Unlike many of Griffith’s heroines, the distressed damsel here is actually quite a plucky young lass, and is played with remarkable naturalism by a 15-year-old Blanche Sweet (Judith of Bethulia). The girl assumes responsibility for a remote railway station after sending her sick father home to recuperate, and finds herself with a couple of unwelcome visitors after taking delivery of the payroll of a nearby mine. The visitors are a pair of ruffians (Joseph Graybill – The House with Closed Shutters – and Dell Henderson – The Unchanging Sea, Intolerance) who hitched a ride on the train with the specific intent of stealing the payroll. However, its plucky guardian provides stiffer opposition than they had anticipated.

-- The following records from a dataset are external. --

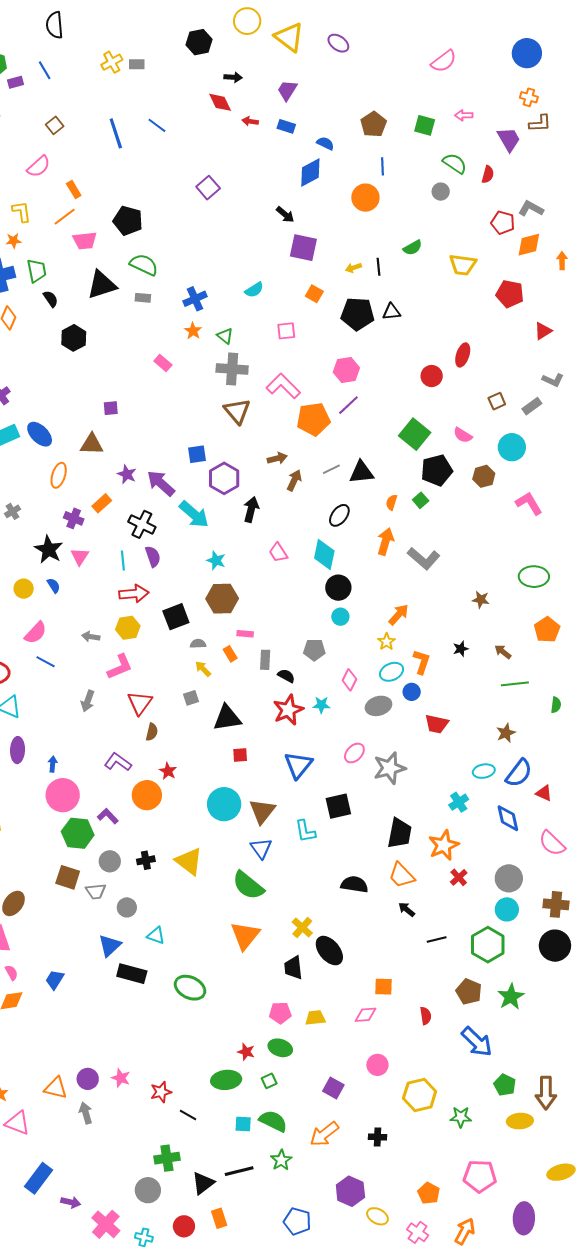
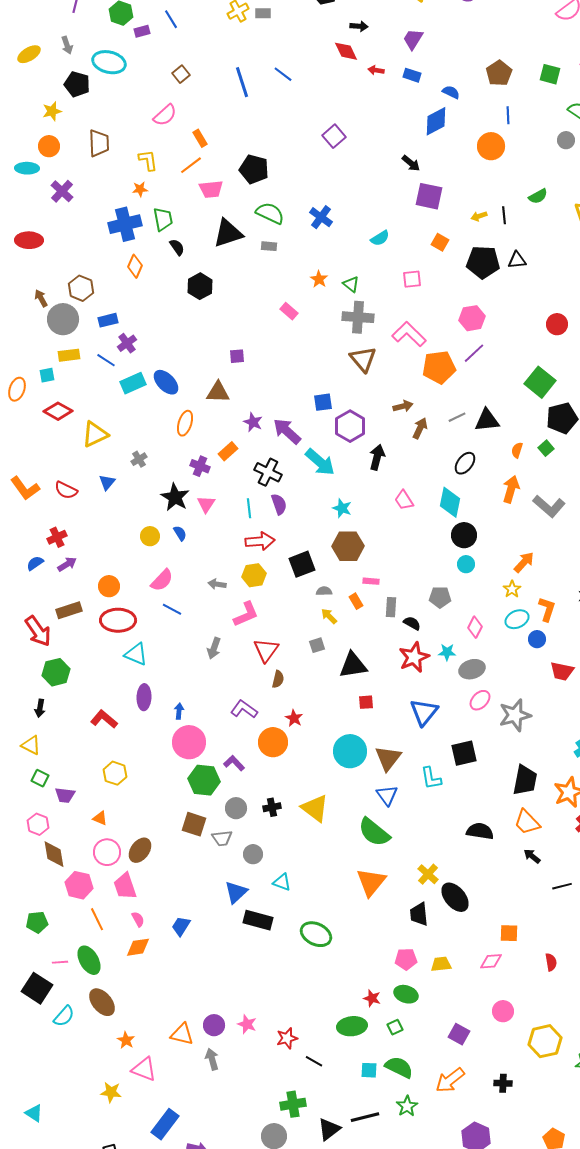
blue cross: (195, 299) -> (321, 217), moved, turned -30
gray ellipse: (378, 706) -> (472, 669), moved

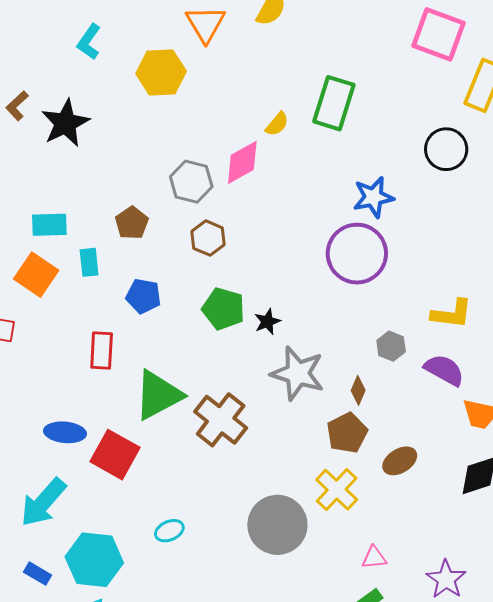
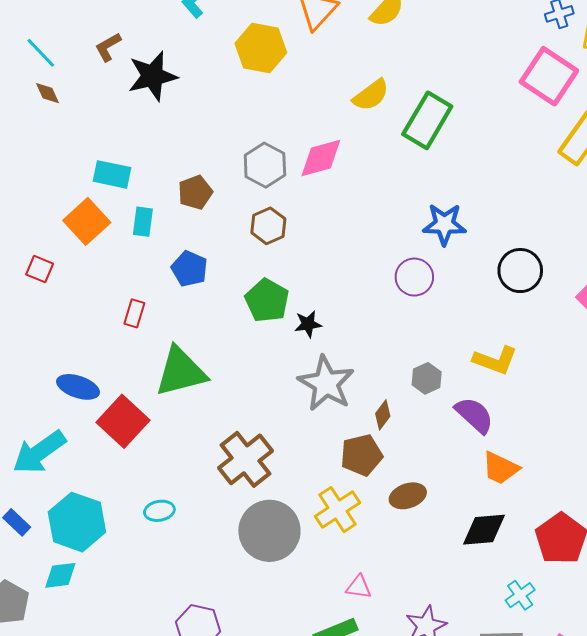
yellow semicircle: (277, 124) -> (371, 95), moved, size x1.4
black circle: (446, 149) -> (520, 271), moved
purple circle: (357, 254) -> (414, 277), size x0.6
red rectangle: (102, 350) -> (134, 313), size x0.7
brown cross: (221, 420) -> (245, 459), moved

After those early scenes in which we see the girl being wooed by the train engineer (Francis J. Grandon) who will eventually come to her rescue, The Lonedale Operator does actually build up a decent head of steam, and Griffith wrings a certain measure of suspense from the situation. Graybill and Henderson’s exaggerated gestures, while perhaps not as bad as in some other early Griffith movies, is still in sharp contrast to Sweet’s more subdued style, and its curious how Griffith seemed to ignore the incongruity of these conflicting performances. There’s a neat twist at the movie’s end which requires the early use of a close-up, and a humorous flourish which hints at the direction in which screenwriter Mack Sennett’s career would eventually head. By now, German Billy Bitzer’s camerawork was also coming into its own, and he captures some nice shots of the Californian landscape.